Description of the task →
In the records below, find each line with the word "Savéol" and copy it.

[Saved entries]

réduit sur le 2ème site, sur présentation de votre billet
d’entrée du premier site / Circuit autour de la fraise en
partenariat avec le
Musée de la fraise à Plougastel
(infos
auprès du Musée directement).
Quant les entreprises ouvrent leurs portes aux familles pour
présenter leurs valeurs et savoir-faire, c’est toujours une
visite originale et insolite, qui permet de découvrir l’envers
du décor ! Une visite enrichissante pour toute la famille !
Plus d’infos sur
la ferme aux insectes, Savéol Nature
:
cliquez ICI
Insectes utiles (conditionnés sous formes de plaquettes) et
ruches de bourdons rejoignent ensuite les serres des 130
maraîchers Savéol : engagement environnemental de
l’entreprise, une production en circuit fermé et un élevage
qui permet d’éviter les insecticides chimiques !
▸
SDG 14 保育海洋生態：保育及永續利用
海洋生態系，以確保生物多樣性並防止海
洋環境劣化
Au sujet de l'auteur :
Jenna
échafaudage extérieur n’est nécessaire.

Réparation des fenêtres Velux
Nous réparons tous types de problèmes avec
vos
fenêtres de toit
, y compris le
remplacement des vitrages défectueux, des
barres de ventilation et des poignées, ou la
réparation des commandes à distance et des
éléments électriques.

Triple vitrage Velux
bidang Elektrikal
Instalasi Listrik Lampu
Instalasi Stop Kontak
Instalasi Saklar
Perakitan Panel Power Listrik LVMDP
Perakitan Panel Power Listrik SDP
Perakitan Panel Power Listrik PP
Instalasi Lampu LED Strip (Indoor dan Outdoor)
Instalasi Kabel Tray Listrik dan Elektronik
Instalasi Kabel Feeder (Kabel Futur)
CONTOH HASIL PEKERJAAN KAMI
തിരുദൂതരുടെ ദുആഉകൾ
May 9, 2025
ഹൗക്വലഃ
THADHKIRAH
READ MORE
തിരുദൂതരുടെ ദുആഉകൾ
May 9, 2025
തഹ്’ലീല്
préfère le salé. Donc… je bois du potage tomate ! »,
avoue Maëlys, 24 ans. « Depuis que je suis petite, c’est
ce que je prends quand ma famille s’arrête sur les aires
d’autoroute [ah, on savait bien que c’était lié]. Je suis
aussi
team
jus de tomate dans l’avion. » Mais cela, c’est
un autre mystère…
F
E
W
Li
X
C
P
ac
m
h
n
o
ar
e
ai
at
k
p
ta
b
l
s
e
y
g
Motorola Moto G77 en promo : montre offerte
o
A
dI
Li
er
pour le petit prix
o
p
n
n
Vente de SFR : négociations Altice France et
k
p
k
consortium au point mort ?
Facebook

* * *

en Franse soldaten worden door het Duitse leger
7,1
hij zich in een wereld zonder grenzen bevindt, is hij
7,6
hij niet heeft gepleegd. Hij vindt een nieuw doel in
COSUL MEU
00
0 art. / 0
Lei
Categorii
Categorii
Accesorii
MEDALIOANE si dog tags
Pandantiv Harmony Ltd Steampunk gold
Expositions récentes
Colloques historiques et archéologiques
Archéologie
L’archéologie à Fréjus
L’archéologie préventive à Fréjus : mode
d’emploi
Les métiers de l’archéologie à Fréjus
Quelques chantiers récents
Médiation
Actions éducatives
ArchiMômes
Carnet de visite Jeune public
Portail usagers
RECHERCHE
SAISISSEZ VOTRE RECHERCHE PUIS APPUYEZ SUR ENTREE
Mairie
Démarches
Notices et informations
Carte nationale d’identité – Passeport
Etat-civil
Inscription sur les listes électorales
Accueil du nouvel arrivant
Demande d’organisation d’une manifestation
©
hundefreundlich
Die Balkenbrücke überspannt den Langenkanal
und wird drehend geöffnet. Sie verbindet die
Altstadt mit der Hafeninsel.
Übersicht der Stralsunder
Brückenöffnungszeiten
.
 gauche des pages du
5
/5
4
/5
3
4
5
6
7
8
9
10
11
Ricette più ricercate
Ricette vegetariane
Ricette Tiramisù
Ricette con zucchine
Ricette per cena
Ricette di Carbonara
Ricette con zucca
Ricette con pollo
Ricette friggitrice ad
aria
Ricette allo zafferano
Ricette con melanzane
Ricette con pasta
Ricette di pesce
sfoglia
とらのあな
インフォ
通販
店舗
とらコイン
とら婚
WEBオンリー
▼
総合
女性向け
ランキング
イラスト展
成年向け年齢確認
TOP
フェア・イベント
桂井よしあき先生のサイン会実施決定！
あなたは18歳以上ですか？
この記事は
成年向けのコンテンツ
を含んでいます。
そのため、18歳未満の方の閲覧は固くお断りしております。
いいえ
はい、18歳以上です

==

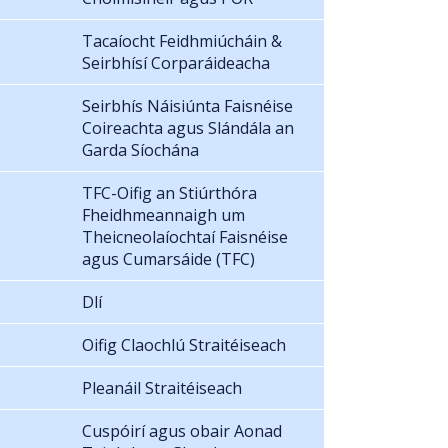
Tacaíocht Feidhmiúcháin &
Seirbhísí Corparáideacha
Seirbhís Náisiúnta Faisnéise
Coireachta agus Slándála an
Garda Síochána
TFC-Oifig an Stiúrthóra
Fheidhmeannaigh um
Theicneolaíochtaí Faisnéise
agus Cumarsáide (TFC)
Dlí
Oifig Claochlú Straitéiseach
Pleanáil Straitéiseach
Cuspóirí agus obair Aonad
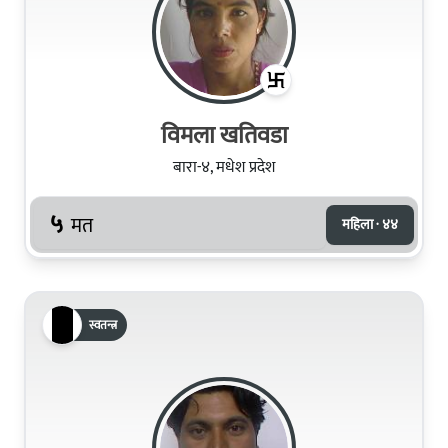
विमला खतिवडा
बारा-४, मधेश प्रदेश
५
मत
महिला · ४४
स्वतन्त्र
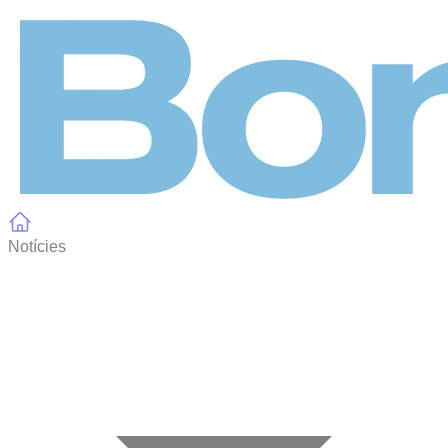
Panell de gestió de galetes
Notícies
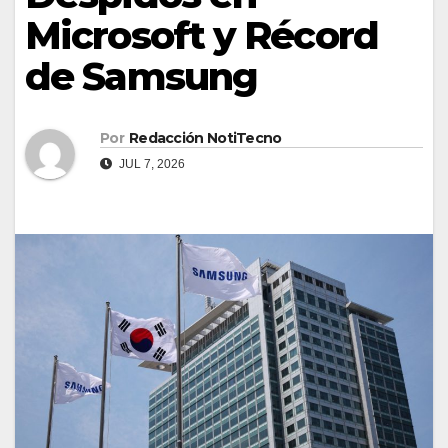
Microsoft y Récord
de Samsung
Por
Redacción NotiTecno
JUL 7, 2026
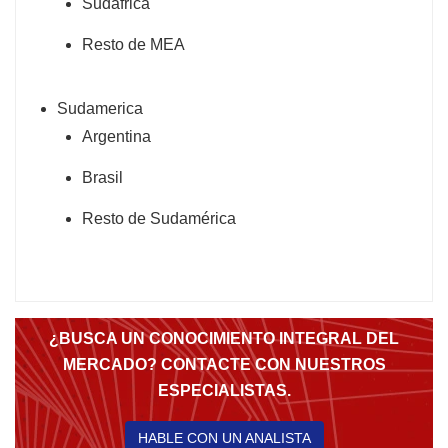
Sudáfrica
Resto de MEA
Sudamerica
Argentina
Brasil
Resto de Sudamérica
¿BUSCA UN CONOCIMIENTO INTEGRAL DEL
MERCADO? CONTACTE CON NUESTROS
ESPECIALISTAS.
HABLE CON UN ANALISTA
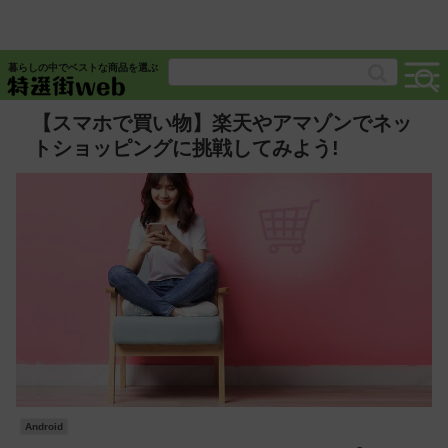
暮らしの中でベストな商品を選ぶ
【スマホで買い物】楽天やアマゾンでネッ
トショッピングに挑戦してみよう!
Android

Exercise result →
la ferme aux insectes, Savéol Nature
maraîchers Savéol : engagement environnemental de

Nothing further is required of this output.